Problem to solve: What you return must match the records exactly, except that the pictures are gone.

Given records:
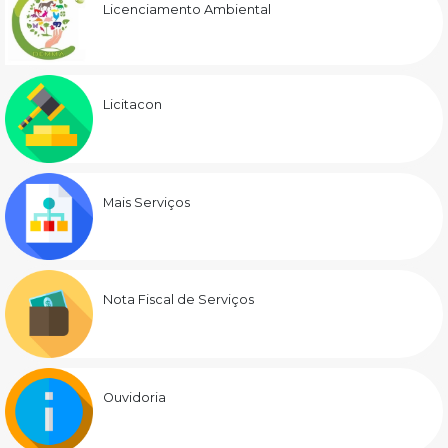
Licenciamento Ambiental
Licitacon
Mais Serviços
Nota Fiscal de Serviços
Ouvidoria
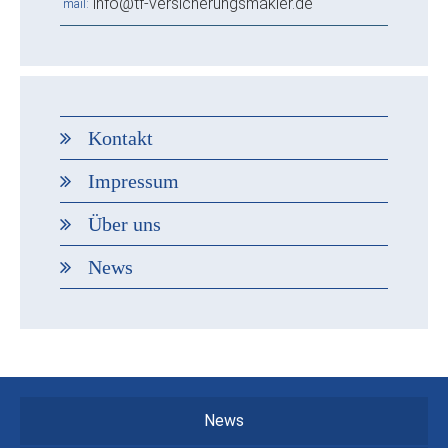
info@tf-versicherungsmakler.de
mail
Kontakt
Impressum
Über uns
News
News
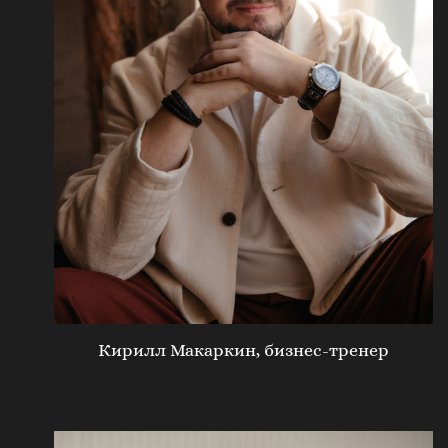
Кирилл Макаркин, бизнес-тренер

Expected answer:
Licenciamento Ambiental
Licitacon
Mais Serviços
Nota Fiscal de Serviços
Ouvidoria
info@tf-versicherungsmakler.de
mail
Kontakt
Impressum
Über uns
News
News
Кирилл Макаркин, бизнес-тренер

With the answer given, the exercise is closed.